_EXERCISE BRIEF_
Copy the listing below line for line, starting at its first line and ending with the line that has "سيتسع: هن الآن" in it. Add nothing.

____ TASK DATA

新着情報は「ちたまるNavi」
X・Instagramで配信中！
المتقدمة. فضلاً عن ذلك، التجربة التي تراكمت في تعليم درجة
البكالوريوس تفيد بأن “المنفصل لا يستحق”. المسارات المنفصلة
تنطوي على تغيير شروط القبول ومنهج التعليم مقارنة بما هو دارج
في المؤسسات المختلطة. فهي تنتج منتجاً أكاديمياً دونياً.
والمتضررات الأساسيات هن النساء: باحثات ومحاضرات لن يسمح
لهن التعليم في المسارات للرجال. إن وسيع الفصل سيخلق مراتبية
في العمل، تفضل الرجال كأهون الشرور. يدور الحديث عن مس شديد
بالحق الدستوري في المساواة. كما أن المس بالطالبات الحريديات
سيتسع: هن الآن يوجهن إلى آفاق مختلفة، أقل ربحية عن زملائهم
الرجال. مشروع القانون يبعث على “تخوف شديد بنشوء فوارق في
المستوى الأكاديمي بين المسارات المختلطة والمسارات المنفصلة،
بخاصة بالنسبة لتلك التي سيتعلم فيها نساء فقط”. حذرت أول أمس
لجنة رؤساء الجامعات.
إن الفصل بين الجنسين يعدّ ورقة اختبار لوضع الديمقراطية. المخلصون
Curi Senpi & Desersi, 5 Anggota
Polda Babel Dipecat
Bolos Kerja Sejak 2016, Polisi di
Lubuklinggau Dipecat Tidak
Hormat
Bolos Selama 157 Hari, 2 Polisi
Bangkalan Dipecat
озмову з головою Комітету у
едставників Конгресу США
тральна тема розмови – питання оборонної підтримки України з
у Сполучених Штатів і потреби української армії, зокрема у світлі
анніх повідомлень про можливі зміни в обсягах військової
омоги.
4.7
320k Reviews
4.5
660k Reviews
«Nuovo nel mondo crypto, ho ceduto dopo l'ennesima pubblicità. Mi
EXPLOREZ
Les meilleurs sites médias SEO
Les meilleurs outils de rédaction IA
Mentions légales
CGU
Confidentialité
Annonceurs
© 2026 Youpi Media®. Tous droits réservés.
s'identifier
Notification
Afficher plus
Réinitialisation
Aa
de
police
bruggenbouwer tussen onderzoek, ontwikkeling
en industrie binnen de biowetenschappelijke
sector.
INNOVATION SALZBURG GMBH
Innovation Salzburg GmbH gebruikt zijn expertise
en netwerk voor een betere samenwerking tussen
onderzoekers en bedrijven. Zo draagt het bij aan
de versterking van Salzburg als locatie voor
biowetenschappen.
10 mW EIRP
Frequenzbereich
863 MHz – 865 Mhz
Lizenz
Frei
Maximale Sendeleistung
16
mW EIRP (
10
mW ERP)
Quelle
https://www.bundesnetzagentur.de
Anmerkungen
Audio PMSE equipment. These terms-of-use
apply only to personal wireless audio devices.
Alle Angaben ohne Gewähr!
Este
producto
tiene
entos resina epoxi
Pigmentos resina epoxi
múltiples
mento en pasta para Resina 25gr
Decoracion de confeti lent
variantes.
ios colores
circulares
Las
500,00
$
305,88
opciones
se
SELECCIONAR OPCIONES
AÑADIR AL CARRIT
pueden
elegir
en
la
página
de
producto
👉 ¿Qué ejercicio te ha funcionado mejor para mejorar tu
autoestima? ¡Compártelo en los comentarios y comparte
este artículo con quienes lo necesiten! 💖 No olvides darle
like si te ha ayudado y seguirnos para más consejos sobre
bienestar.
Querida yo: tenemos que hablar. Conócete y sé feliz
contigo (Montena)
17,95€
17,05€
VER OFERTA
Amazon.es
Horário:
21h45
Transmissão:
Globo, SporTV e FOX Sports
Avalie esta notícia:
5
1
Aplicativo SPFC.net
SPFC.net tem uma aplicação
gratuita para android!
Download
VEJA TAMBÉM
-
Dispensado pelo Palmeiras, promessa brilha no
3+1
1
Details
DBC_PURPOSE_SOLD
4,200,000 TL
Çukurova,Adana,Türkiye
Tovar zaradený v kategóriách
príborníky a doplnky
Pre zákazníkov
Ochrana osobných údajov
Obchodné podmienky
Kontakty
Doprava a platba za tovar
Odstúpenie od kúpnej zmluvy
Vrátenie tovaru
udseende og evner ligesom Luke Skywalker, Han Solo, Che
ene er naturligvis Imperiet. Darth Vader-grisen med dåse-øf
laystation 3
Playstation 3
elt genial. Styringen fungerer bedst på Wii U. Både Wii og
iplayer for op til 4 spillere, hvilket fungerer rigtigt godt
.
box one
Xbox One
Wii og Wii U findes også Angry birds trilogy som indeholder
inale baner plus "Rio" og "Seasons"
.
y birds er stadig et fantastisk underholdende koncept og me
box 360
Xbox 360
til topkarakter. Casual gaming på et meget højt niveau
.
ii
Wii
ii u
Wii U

________

_YOUR SOLUTION_
新着情報は「ちたまるNavi」
X・Instagramで配信中！
المتقدمة. فضلاً عن ذلك، التجربة التي تراكمت في تعليم درجة
البكالوريوس تفيد بأن “المنفصل لا يستحق”. المسارات المنفصلة
تنطوي على تغيير شروط القبول ومنهج التعليم مقارنة بما هو دارج
في المؤسسات المختلطة. فهي تنتج منتجاً أكاديمياً دونياً.
والمتضررات الأساسيات هن النساء: باحثات ومحاضرات لن يسمح
لهن التعليم في المسارات للرجال. إن وسيع الفصل سيخلق مراتبية
في العمل، تفضل الرجال كأهون الشرور. يدور الحديث عن مس شديد
بالحق الدستوري في المساواة. كما أن المس بالطالبات الحريديات
سيتسع: هن الآن يوجهن إلى آفاق مختلفة، أقل ربحية عن زملائهم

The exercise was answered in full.